Today, Zaytuna College is the first independently accredited Muslim college in the United States. The college, located in Berkeley, Calif., offers a bachelor’s degree in Islamic law and theology and a master’s degree in Islamic texts. 


How would you describe the significance of Zaytuna College being the first accredited Muslim college in the United States?

There were earlier attempts at formulating a college, but they were not successful in getting accredited. This is the only independently accredited Muslim institution in the western world. If there are institutions, these are institutions that either have an accreditation by a partnership with an existing western institution that gives them the right to issue a degree or they’re getting accreditation from a Muslim majority state institution like a certification or accreditation from Al-Azhar University in Cairo or from Turkey and so on. Zaytuna College received the same accreditation from the same agency that accredits UC Berkeley, Stanford, UCLA, USC. Now, Zaytuna College is sitting on the same academic table being able to offer ideas and perspective on higher education coming from the long history and long tradition of Muslim academic institutions. Some of the early colleges in our human history can be dated back to the Muslim world. The fact we have been able to arrive at this point is something not for us to celebrate but actually to give to the Muslim community and to the future generations.


I’m sure there were people who doubted you at the beginning and doubted this could be possible. How did you and the group keep going?

You always have critics. You always people who say “Well, so-and-so tried but they didn’t succeed.” But again, the fact that this was not done before is because it was difficult. We don’t have a book on how to build colleges for dummies. If there were such a book, then we would have bought it. In general it was a major challenge because there isn’t a framework. The most difficult task was how to create a Muslim college that brings in the Islamic tradition with a seamless integration into Western tradition. We are trying to carry both scholarly approaches of tradition to empower our students. 
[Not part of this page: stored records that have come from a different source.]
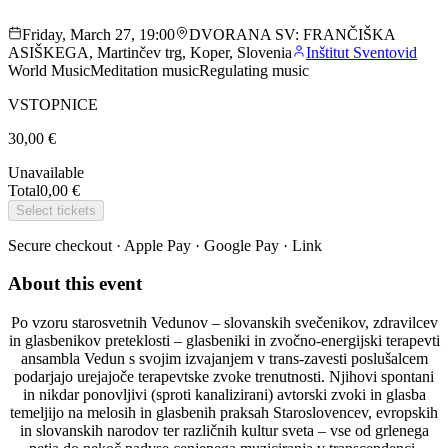
Friday, March 27, 19:00
DVORANA SV: FRANČIŠKA
ASIŠKEGA, Martinčev trg, Koper, Slovenia
Inštitut Sventovid
World Music
Meditation music
Regulating music
VSTOPNICE
30,00 €
Unavailable
Total
0,00 €
Select tickets
Secure checkout · Apple Pay · Google Pay · Link
About this event
Po vzoru starosvetnih Vedunov – slovanskih svečenikov, zdravilcev
in glasbenikov preteklosti – glasbeniki in zvočno-energijski terapevti
ansambla Vedun s svojim izvajanjem v trans-zavesti poslušalcem
podarjajo urejajoče terapevtske zvoke trenutnosti. Njihovi spontani
in nikdar ponovljivi (sproti kanalizirani) avtorski zvoki in glasba
temeljijo na melosih in glasbenih praksah Staroslovencev, evropskih
in slovanskih narodov ter različnih kultur sveta – vse od grlenega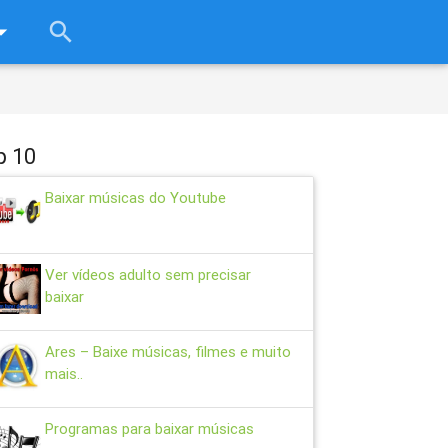
rop_down
search
close
p 10
Baixar músicas do Youtube
Ver vídeos adulto sem precisar
baixar
Ares – Baixe músicas, filmes e muito
mais..
Programas para baixar músicas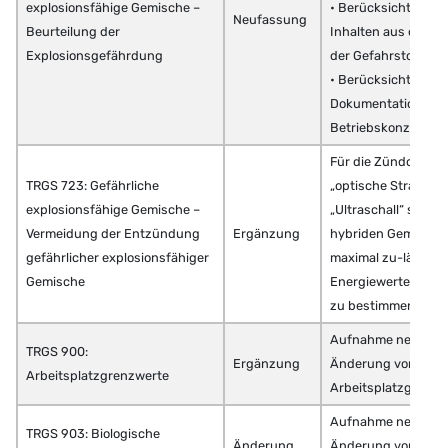
explosionsfähige Gemische –
• Berücksichtigung
Neufassung
Beurteilung der
Inhalten aus der No
Explosionsgefährdung
der Gefahrstoffver
• Berücksichtigung
Dokumentation ein
Betriebskonzeptes
Für die Zündquelle
TRGS 723: Gefährliche
„optische Strahlun
explosionsfähige Gemische –
„Ultraschall“ sind b
Vermeidung der Entzündung
Ergänzung
hybriden Gemische
gefährlicher explosionsfähiger
maximal zu-lässige
Gemische
Energiewerte durc
zu bestimmen
Aufnahme neuer St
TRGS 900:
Ergänzung
Änderung vorhand
Arbeitsplatzgrenzwerte
Arbeitsplatzgrenzw
Aufnahme neuer St
TRGS 903: Biologische
Änderung
Änderung vorhand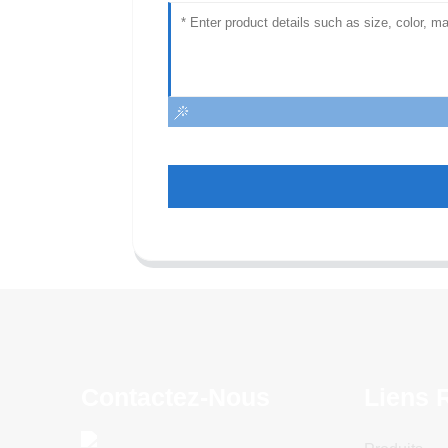
Contactez-Nous
Liens 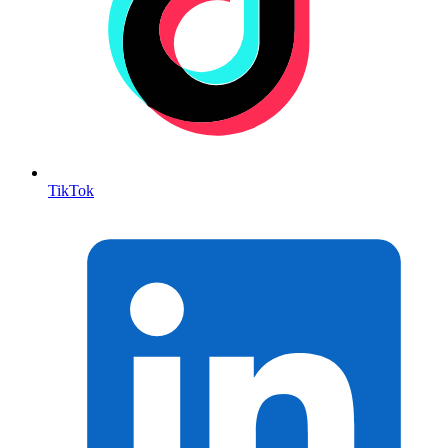
TikTok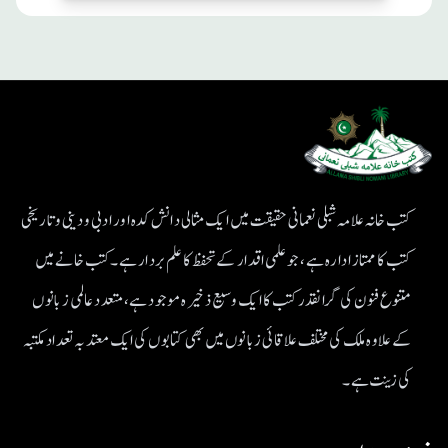
کتب خانہ علامہ شبلی نعمانی حقیقت میں ایک مثالی دانش کدہ اور ادبی ودینی و تاریخی
کتب کا ممتاز ادارہ ہے، جو علمی اقدار کے تحفظ کا علم بردار ہے۔کتب خانے میں
متنوع فنون کی گرانقدر کتب کا ایک وسیع ذخیرہ موجود ہے، متعدد عالمی زبانوں
کے علاوہ ملک کی مختلف علاقائی زبانوں میں بھی کتابوں کی ایک معتد بہ تعداد مکتبہ
کی زینت ہے۔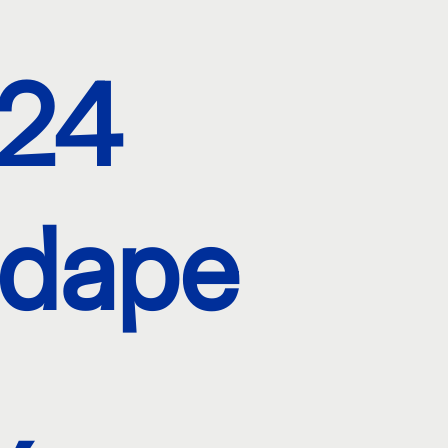
24
dape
We began right around the time of the economic collapse in 2008. We did not have an endowment — no resources. If you think miracles don’t come about, then you should come visit Zaytuna College because that was a miracle for us to get the college going at the height of the financial crisis.


What is Zaytuna College’s place in empowering Muslim Americans to speak up and take a position in American society?

Each of our students must fulfill 50 hours of community engagement. In this way we wanted to have knowledge, al-ilm, attached to action, al-aml. Not to say al-aml comes before al-ilm. We wanted our students to have the knowledge and to go out and address the broader needs of the society.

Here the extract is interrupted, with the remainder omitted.